DXXIII.

Publié le 15 Novembre 2013

Les laveries dites en libre-service sont des lieux étranges. On y rencontre le monde au plus près. Ici, point de méchants. Et encore moins de gentils. Le linge qui tourne dans la lessive ne porte à rien d’autre qu’une amère mélancolie. Ainsi l’autre jour, dans l’une d’elles, la police locale a-t-elle arrêté un exhibitionniste. Belle prise pourrait-on dire. Mais faut-il rire de tout ?

L’homme, semble-t-il sans histoire, avait tout de même celle de déranger le voisinage. Surtout une dame qui voyait d’un mauvais œil la monstration d’attributs virils. Aussi a-t-elle téléphoné au commissaire, lequel s’est empressé d’envoyer ses subordonnés. Faits divers, qu’ils nous tiennent. Et retiennent. N’empêche, il faut que l’ordre soit respecté. J’ajoute que la dame en question n’était pas présente dans la laverie, mais à distance, dans un local voué à la charité publique.

Oui, je sais, il s’agit d’une association caritative et la dénonciatrice (quel gros mot !) exerçait le noble emploi de bénévole. Qu’elle soit aussi auxiliaire de police n’empêche rien. A vrai dire, il faudrait deux fois l’en féliciter. En voilà une pour qui l’ordre juste n’est pas parole en l’air. Dire qu’il y a des gens qui sont pessimistes ! Ceux-là ne lisent pas les journaux.

Et l’autre, qu’avait-il à montrer son cul ? Ou sa queue ? Ou les deux (l’histoire ne le dit pas). C’est que souvent on s’ennuie. Ou qu’on réfléchit. L’exhibition, avant d’être vue à la laverie, anima un court temps le vestiaire pour clodos tenu par notre vigilante (et trop rigide) bénévole. Ce pantalon m’irait-il ? Cette chemise me siérait-elle ? Au vestiaire ou chez Celio (publicité gracieuse) l’usage est d’essayer. Question de confort. Pourquoi s’embarrasser de cabine, nous sommes entre nous.

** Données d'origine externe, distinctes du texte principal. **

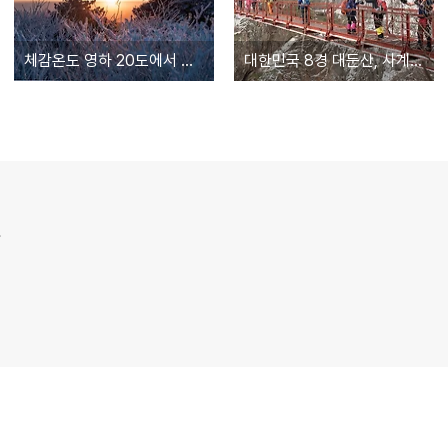
체감온도 영하 20도에서 만난 황홀하고 장엄한 태백산 일출모습
대한민국 8경 대둔산, 사계절중 설경의 풍경이 최고로 환상적인 대둔산 겨울산행
.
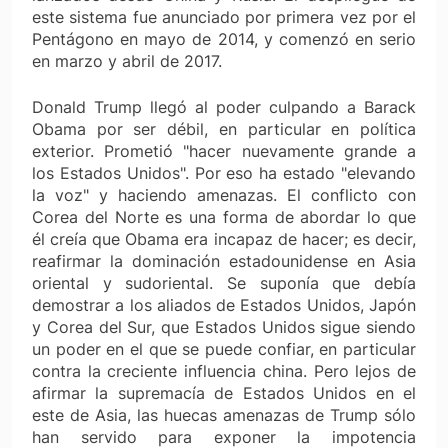
este sistema fue anunciado por primera vez por el
Pentágono en mayo de 2014, y comenzó en serio
en marzo y abril de 2017.
Donald Trump llegó al poder culpando a Barack
Obama por ser débil, en particular en política
exterior. Prometió "hacer nuevamente grande a
los Estados Unidos". Por eso ha estado "elevando
la voz" y haciendo amenazas. El conflicto con
Corea del Norte es una forma de abordar lo que
él creía que Obama era incapaz de hacer; es decir,
reafirmar la dominación estadounidense en Asia
oriental y sudoriental. Se suponía que debía
demostrar a los aliados de Estados Unidos, Japón
y Corea del Sur, que Estados Unidos sigue siendo
un poder en el que se puede confiar, en particular
contra la creciente influencia china. Pero lejos de
afirmar la supremacía de Estados Unidos en el
este de Asia, las huecas amenazas de Trump sólo
han servido para exponer la impotencia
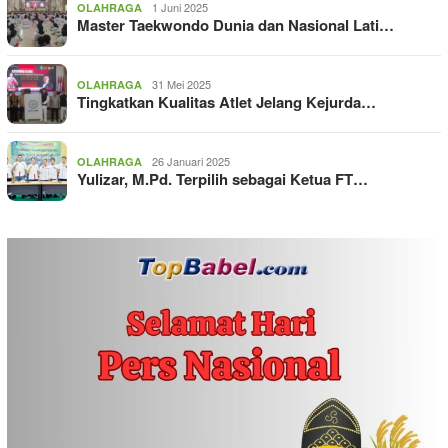
1 Juni 2025
OLAHRAGA
Master Taekwondo Dunia dan Nasional Lati…
31 Mei 2025
OLAHRAGA
Tingkatkan Kualitas Atlet Jelang Kejurda…
26 Januari 2025
OLAHRAGA
Yulizar, M.Pd. Terpilih sebagai Ketua FT…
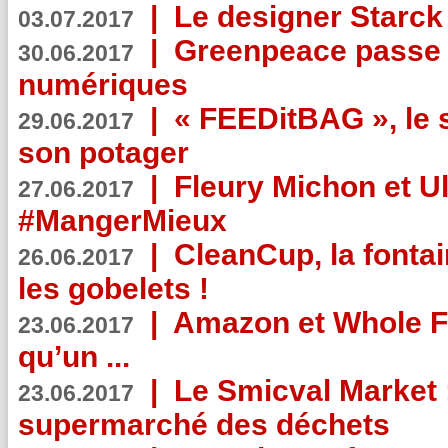
|
Le designer Starck 
03.07.2017
|
Greenpeace passe a
30.06.2017
numériques
|
« FEEDitBAG », le s
29.06.2017
son potager
|
Fleury Michon et Ul
27.06.2017
#MangerMieux
|
CleanCup, la fontai
26.06.2017
les gobelets !
|
Amazon et Whole F
23.06.2017
qu’un ...
|
Le Smicval Market :
23.06.2017
supermarché des déchets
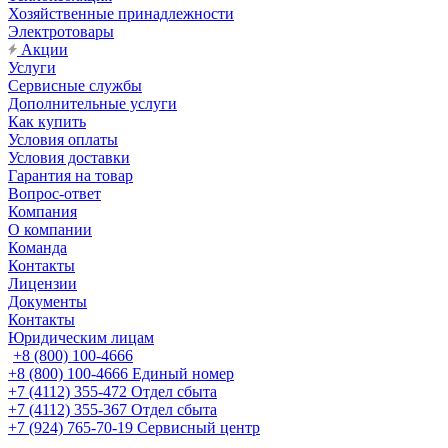
Хозяйственные принадлежности
Электротовары
Акции
Услуги
Сервисные службы
Дополнительные услуги
Как купить
Условия оплаты
Условия доставки
Гарантия на товар
Вопрос-ответ
Компания
О компании
Команда
Контакты
Лицензии
Документы
Контакты
Юридическим лицам
+8 (800) 100-4666
+8 (800) 100-4666
Единый номер
+7 (4112) 355-472
Отдел сбыта
+7 (4112) 355-367
Отдел сбыта
+7 (924) 765-70-19
Сервисный центр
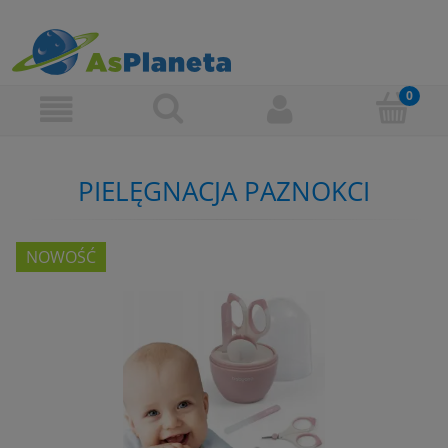
PIELĘGNACJA PAZNOKCI
NOWOŚĆ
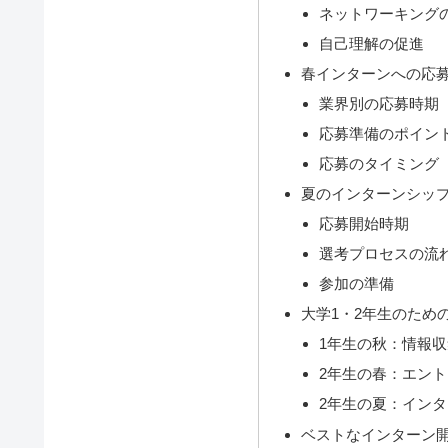
ネットワーキング
自己理解の促進
春インターンへの応
業界別の応募時期
応募準備のポイン
応募のタイミング
夏のインターンシッ
応募開始時期
選考プロセスの流
参加の準備
大学1・2年生のため
1年生の秋：情報
2年生の春：エン
2年生の夏：イン
ベストなインターン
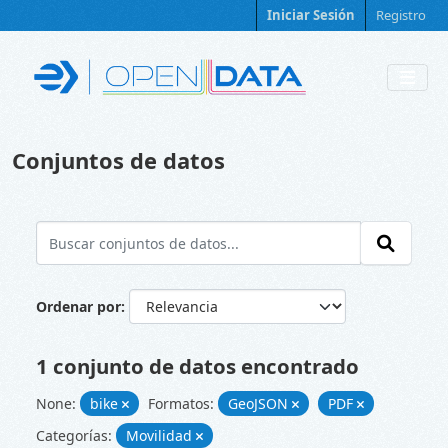
Skip to main content
Iniciar Sesión
Registro
Conjuntos de datos
Ordenar por
1 conjunto de datos encontrado
None:
bike
Formatos:
GeoJSON
PDF
Categorías:
Movilidad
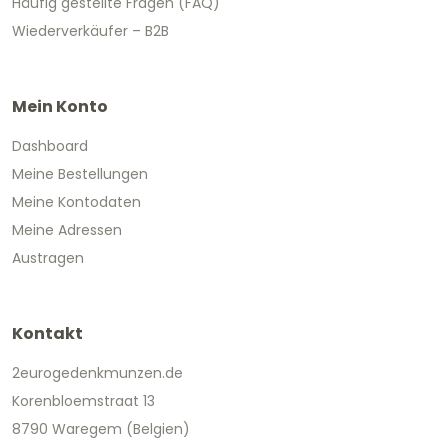
Häufig gestellte Fragen (FAQ)
Wiederverkäufer – B2B
Mein Konto
Dashboard
Meine Bestellungen
Meine Kontodaten
Meine Adressen
Austragen
Kontakt
2eurogedenkmunzen.de
Korenbloemstraat 13
8790 Waregem (Belgien)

Un homme qui ne porte pas de slip est un suspect en puissance (sans jeu de mots). Une femme qui ne porte pas de slip fait référence à de plaisantes ritournelles. Le premier cas est simple : ça ne se fait pas. Le second se tolère voire s’excuse. Au charitable vestiaire, on prône trois choses : l’égalité, la décence et le vivre ensemble. On peut être sans ressources et avoir la notion du possible. Notre homme, sans vergogne (ni boxer) a tendance à être par trop contemporain. Entendez qu’il met son seul bon droit en avant (façon de parler). Pour lui, la désinvolture n’a d’égale que son humilité. Qui fera attention à moi se dit-il ?

Notre charitable pharisienne, elle, agit d’expérience. Quand on commence, on ne sait pas quand ça finit. Ce raisonnement rejoint souvent celui de la police. D’où cet entendement commun. Tout ça admis, une question se pose : qu’allait-il faire dans cette laverie ? Les réalistes répondront qu’il s’empressait de laver ses nouveaux vêtements. Ou ses anciens. Ou son slip retrouvé. Les idéalistes (dont je suis) s’échapperont en disant qu’il cherchait son âme ou son passé, ce que vous voudrez.

Mais les lessives ne lavent de rien. Ainsi, à son corps défendant, se retrouve-t-on en garde à vue pour exhibition sexuelle. Et voilà pourquoi il ne faut pas rire de tout.